Warum „betrieblicher Datenschutzbeauftragte“? Ein betrieblicher Datenschutzbeauftragter kann sowohl ein interner Mitarbeiter sein als auch ein externer Dienstleister.

Beides hat wie so oft, Vor- und Nachteile und jedes Unternehmen muss selbst entscheiden, welcher Weg hier gegangen wird. Wichtig ist das Vorhandensein des Fachwissens, der Qualifikationen und die Datenschutzpraxis des DSB, die vorgeschrieben sind.

Mir war besonders wichtig, dass die innerbetrieblichen Prozesse im Vordergrund stehen.

Das Datenschutzgesetz (BDSG) ist nicht neu

Das Datenschutzgesetzt (BDSG) ist nicht neu, aber seit der Einführung der DS-GVO am 25. Mai 2018, hat sich der Stellenwert stark verändert und natürlich auch einige Anforderungen.

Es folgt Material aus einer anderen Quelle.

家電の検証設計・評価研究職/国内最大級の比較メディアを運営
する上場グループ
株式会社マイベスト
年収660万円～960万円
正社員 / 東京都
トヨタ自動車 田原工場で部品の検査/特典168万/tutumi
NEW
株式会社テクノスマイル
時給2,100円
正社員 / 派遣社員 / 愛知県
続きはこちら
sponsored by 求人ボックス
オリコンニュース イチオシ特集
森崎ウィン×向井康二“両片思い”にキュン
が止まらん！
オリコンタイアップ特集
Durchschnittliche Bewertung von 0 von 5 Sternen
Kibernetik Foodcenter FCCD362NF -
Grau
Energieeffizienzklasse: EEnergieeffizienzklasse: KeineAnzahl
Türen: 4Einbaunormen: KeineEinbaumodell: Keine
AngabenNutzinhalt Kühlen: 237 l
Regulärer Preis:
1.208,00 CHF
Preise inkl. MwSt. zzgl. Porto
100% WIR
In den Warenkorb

Um der DS-GVO und dem BDSG gerecht zu werden, beschäftigte ich mich erneut intensiv mit der Umsetzung und stieß bald an meine Grenzen.
Auch im Austausch mit meinem Umfeld, bei Kollegen, Partnern und Kunden habe ich immer wieder festgestellt, dass eine große Unsicherheit herrschte. Aber auch Angst vor Strafen und extreme Unterschiede beim Wissensstand und der Durchführung war vorhanden. Sichere Anlaufstellen (unabhängig von Behörden) fehlten.

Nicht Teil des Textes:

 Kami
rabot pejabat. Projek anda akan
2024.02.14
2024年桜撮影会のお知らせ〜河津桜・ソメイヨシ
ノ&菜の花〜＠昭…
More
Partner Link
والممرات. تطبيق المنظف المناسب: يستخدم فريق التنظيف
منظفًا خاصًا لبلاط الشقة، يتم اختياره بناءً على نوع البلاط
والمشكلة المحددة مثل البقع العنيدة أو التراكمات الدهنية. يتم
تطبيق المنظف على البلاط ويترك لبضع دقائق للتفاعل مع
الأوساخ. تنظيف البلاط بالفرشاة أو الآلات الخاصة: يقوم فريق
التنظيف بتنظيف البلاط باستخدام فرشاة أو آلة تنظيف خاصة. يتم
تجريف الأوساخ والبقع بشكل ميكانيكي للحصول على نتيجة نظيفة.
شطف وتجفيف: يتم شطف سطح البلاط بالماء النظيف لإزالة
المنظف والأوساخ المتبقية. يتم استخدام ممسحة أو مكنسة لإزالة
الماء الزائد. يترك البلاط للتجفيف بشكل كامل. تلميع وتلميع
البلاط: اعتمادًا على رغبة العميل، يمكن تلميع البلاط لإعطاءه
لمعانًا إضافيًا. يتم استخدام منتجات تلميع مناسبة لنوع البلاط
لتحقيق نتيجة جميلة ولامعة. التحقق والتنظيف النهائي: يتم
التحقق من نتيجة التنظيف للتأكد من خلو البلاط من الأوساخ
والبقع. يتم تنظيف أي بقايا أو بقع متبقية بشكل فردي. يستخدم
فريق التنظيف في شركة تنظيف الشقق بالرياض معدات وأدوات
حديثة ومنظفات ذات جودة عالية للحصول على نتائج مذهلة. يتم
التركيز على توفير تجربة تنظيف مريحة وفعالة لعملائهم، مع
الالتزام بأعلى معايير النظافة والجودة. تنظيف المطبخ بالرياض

Nicht nur intern ist mir der Datenschutz wichtig, auch habe ich viele Schnittstellen bei Kundenprojekten. Gerade wenn es um Websites geht oder Social Media.
Natürlich bekomme ich auch viel von den Unternehmen meiner Kunden mit und konnte somit über die Jahre hinweg einen Einblick in die verschiedensten Branchen und deren Bedürfnisse bekommen.

Mit COVID-19 hat sich wiederum vieles verändert

Mit COVID-19 hat sich wiederum vieles verändert. Nicht nur ist Homeoffice und mobiles Arbeiten zur Normalität geworden, wir sind auch alle noch digitaler geworden und das Abgeben von eigenen Daten (personenbezogenen Daten) zur Nachverfolgung ist fast schon selbstverständlich.

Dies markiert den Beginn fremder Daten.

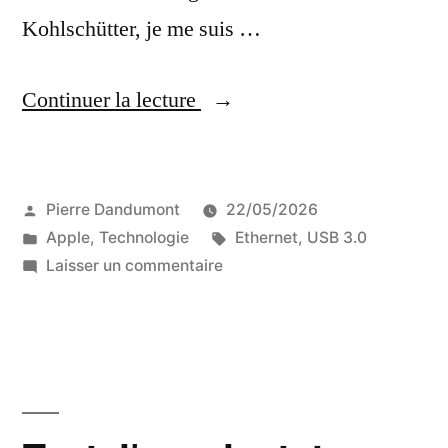
Kohlschütter, je me suis …
« Les
Continuer la lecture
adaptateurs
USB-
Publié
Pierre Dandumont
22/05/2026
C
par
Publié
Étiquettes :
Apple
,
Technologie
Ethernet
,
USB 3.0
vers
dans
sur
Laisser un commentaire
Ethernet
Les
adaptateurs
10
USB-
Gb/s
C
vers
supportent
Ethernet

Der Schutz der eigenen Daten wird immer wichtiger und die Abgabe der personenbezogenen Daten wird immer mehr hinterfragt und das Verständnis für die Datenschutzgesetze steigt.
Aber wie ist das aus Sicht eines Unternehmers? Gerade Selbstständige und kleine Unternehmen sehen viel Zeit- und Kostenaufwand in der Einhaltung und Umsetzung der DS-GVO.

Datenschutz für kleine Unternehmen

Aus eigener Erfahrung kann ich sagen: alles halb so schlimm.

Datenschutz für kleine Unternehmen ist machbar. Und genau hier ist mein Ansatz. Ich will selbstständige und kleine Unternehmen dabei unterstützen, den Datenschutz im eigenen Unternehmen umzusetzen, da ich den gleichen Hintergrund habe und die Prozesse und Herausforderungen nur zu gut kenne. Das war der Startschuss für MINDfull DATA.